Os grupos convidaram para presidente executivo da plataforma o ex-presidente da AICEP – Agência para o Investimento e Comércio Externo de Portugal, Pedro Reis. A nova entidade contará também com um Conselho Geral que integrará representantes de todos os grupos e que será presidido pelo fundador da Impresa, Francisco Pinto Balsemão.

Para já, existe apenas uma carta de princípios, que foi assinada hoje, mas a plataforma promete para o início do mês, a par da sua apresentação pública, também a divulgação dos seus objectivos e programa de actividades.
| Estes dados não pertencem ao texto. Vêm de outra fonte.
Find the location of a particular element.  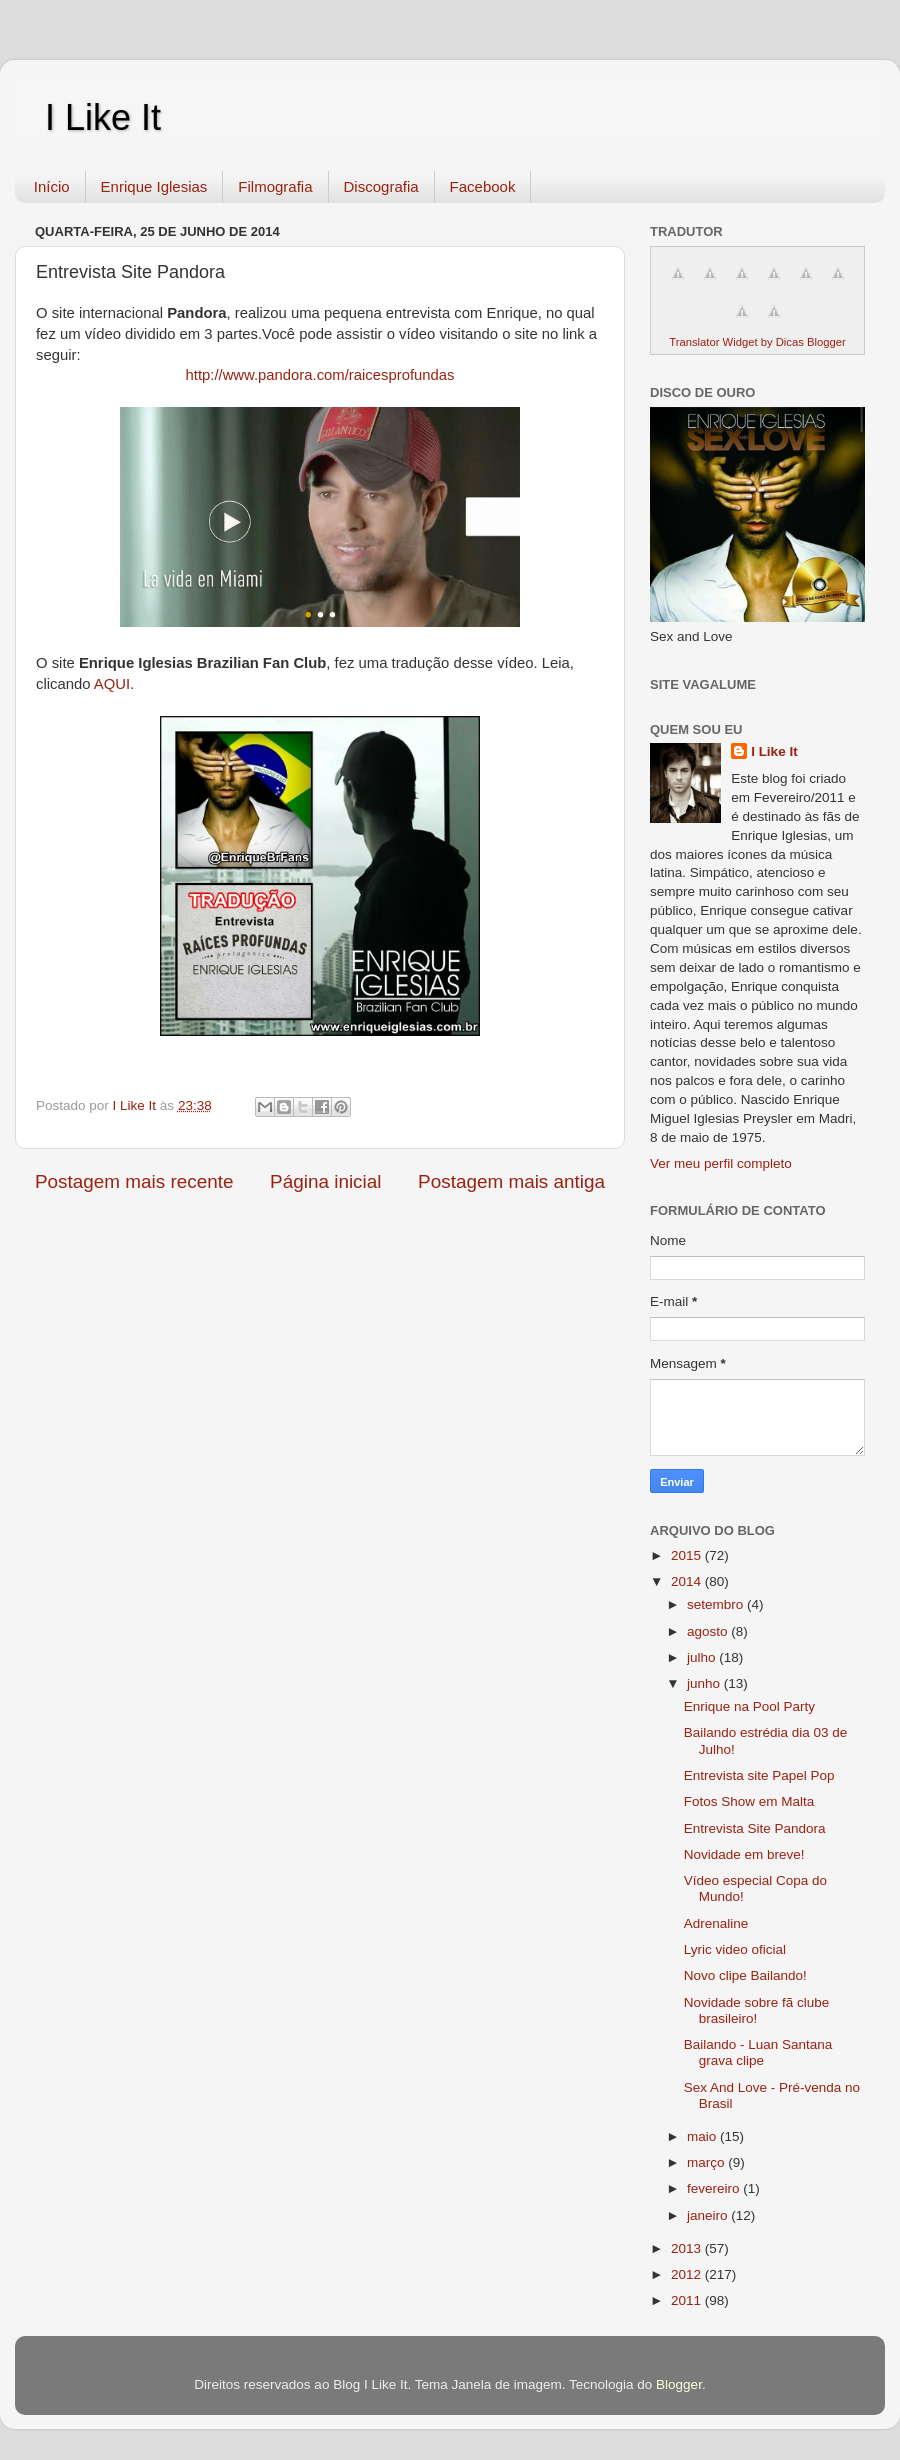

AQUI is located at coordinates (112, 684).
Dele constará, por exemplo, a luta activa contra a disponibilização gratuita de conteúdos informativos em sites agregadores, como o Google, e redes sociais, que a plataforma classifica como “concorrência desleal”, mas também contra o “excesso de regulação” sobre os media que em Portugal, e ainda sobre o “posicionamento” da RTP no sector e o relacionamento com as empresas de telecomunicações.

Empresas sólidas = jornalismo profissional independente


Na carta com os sete “princípios orientadores e razão de ser” da nova associação, os grupos consideram que o “funcionamento da democracia de padrão ocidental encontra-se debilitado pelo aparecimento de novos poderes globais não controlados” e defendem que para contrariar essa “inquietante fragilização” é essencial salvaguardar a liberdade de expressão do pensamento e o pleno exercício dos direitos a informar e a ser informado.
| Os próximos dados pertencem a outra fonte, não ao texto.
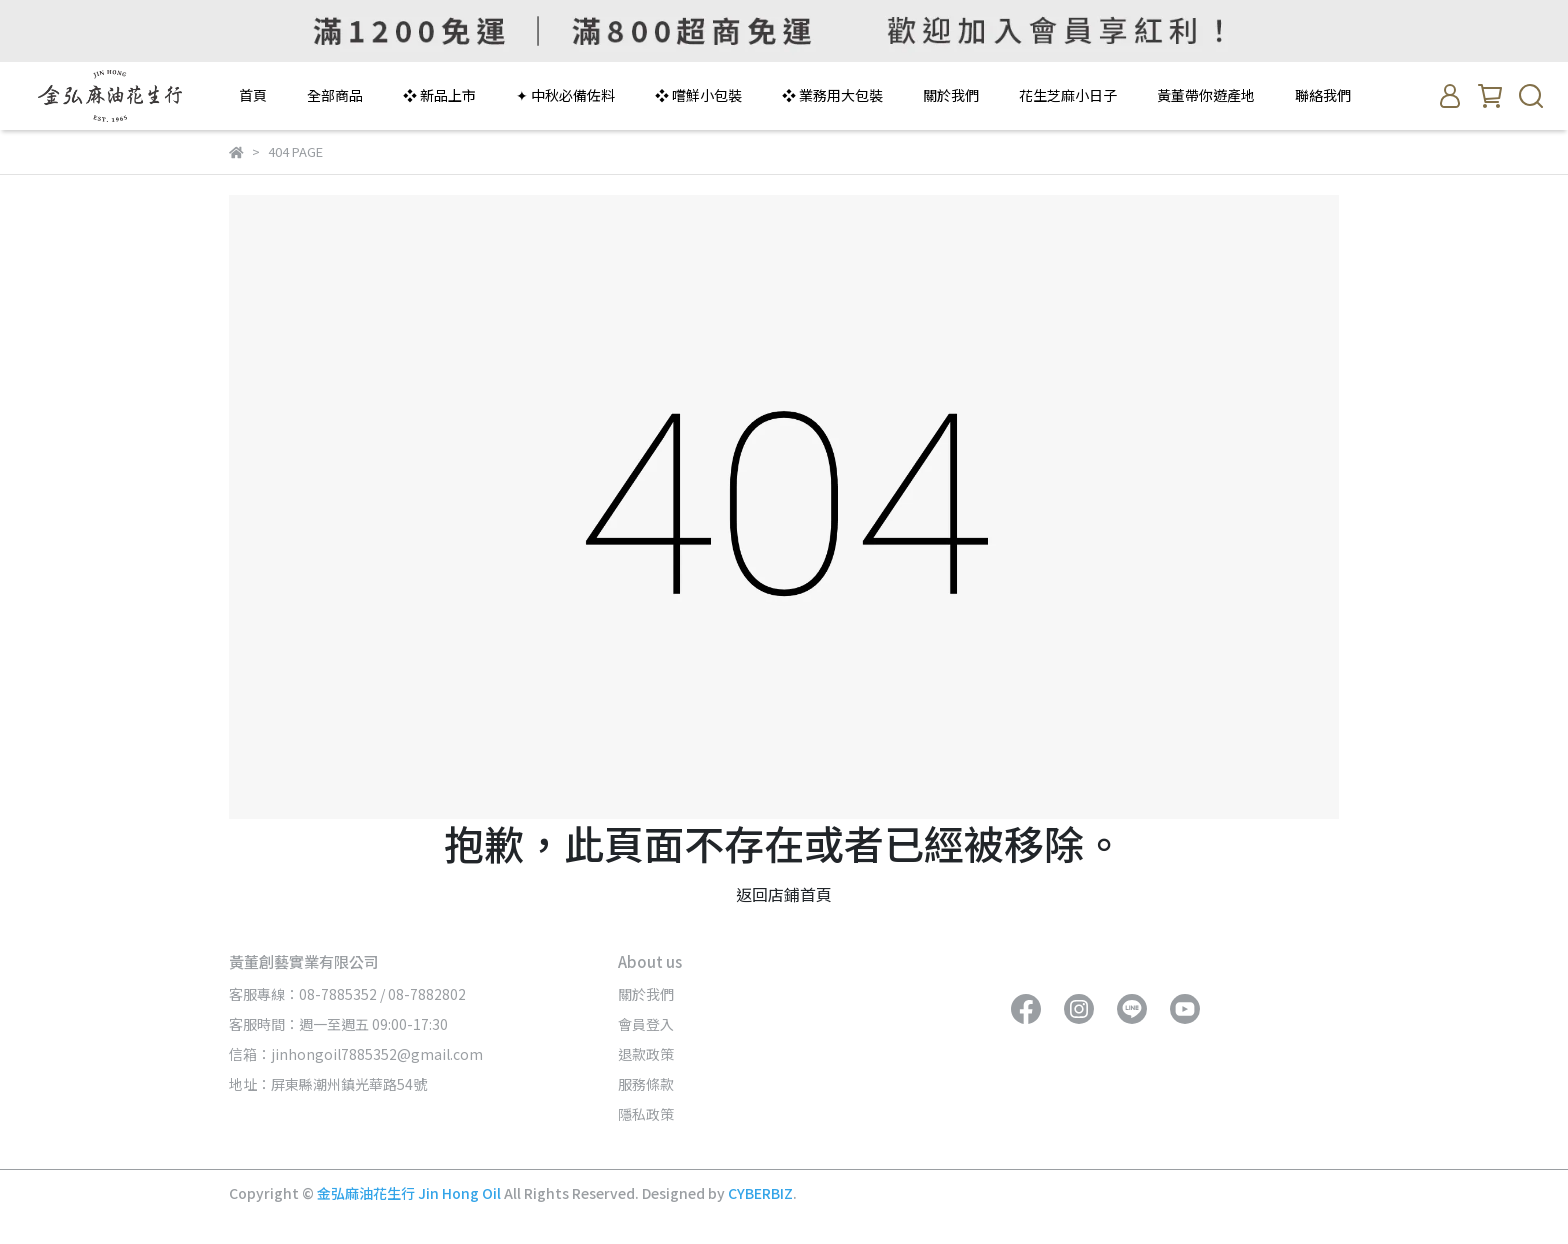 The height and width of the screenshot is (1244, 1568). What do you see at coordinates (832, 95) in the screenshot?
I see `❖ 業務用大包裝` at bounding box center [832, 95].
Para isso, realçam, “é indispensável a existência de jornalismo profissional”, ou seja, de quem “seleccione, ordene, hierarquize a informação e a opinião, separando o trigo de um joio cada vez mais prolixo e nefasto”, de acordo com regras deontológicas que implicam sanções quando são desrespeitadas.

Estes cinco grupos de media consideram que “só empresas sólidas garantem a existência de jornalismo profissional independente, porque só quem ganha dinheiro ao fim do ano pode assegurar não apenas o pagamento dos salários e de outros compromissos empresariais, mas também o investimento”. Como é o caso de equipamento para o jornalismo multiplataforma, respondendo aos contínuos avanços da tecnologia e dos hábitos de consumo de conteúdos dos espectadores/ouvintes/leitoras, mas também para o sustento de práticas de reportagem e investigação “que legitimam e credibilizam os meios de comunicação social”.

Em meados de Março, as duas televisões privadas, SIC e TVI, assim como a Associação Portuguesa de Imprensa (API) e as rádios da Media Capital deixaram a Confederação Portuguesa dos Meios de Comunicação Social alegando problemas de “conflitos de interesse” porque a RTP exigiu participar na discussão e na votação do parecer sobre a nova legislação para o serviço público de rádio e televisão, quando a tradição era que os membros se abstinham de participar na discussão e votação das matérias em que eram parte interessada. A actual administração da RTP não aceitou a regra e em retaliação passou a não pagar a quota extraordinária para a confederação.

A saída dos privados esvaziou a Confederação mas a RTP manteve-se irredutível. Logo nessa altura mostraram a intenção de criar uma nova entidade que os representasse, admitiu então ao PÚBLICO o presidente da direcção da confederação, Albérico Fernandes, em representação da SIC.